**EXERCISE DESCRIPTION**: In the listing below, print exactly the lines between the line holding "Index du forum" and the line holding "sde ese sitial que hasta ahora exhibía a", inclusive, and no more.

─── RECORD EXCERPTS

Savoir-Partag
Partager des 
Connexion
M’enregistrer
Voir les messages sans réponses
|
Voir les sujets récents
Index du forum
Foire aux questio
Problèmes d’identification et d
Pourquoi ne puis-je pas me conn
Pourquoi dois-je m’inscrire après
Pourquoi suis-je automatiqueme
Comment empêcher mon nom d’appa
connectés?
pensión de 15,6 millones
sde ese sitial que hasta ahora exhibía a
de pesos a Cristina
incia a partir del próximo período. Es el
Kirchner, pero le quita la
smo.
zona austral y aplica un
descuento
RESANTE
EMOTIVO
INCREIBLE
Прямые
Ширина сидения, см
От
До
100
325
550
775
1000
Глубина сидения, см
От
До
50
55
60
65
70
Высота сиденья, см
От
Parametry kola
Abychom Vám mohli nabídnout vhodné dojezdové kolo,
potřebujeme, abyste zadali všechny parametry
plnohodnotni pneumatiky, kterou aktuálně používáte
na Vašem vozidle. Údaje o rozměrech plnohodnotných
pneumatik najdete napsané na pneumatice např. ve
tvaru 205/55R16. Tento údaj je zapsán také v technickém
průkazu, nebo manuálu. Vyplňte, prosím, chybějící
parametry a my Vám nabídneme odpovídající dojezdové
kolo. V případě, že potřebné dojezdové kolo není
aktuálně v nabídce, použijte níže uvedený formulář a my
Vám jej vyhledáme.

──────

**ANSWER SPACE**:
Index du forum
Foire aux questio
Problèmes d’identification et d
Pourquoi ne puis-je pas me conn
Pourquoi dois-je m’inscrire après
Pourquoi suis-je automatiqueme
Comment empêcher mon nom d’appa
connectés?
pensión de 15,6 millones
sde ese sitial que hasta ahora exhibía a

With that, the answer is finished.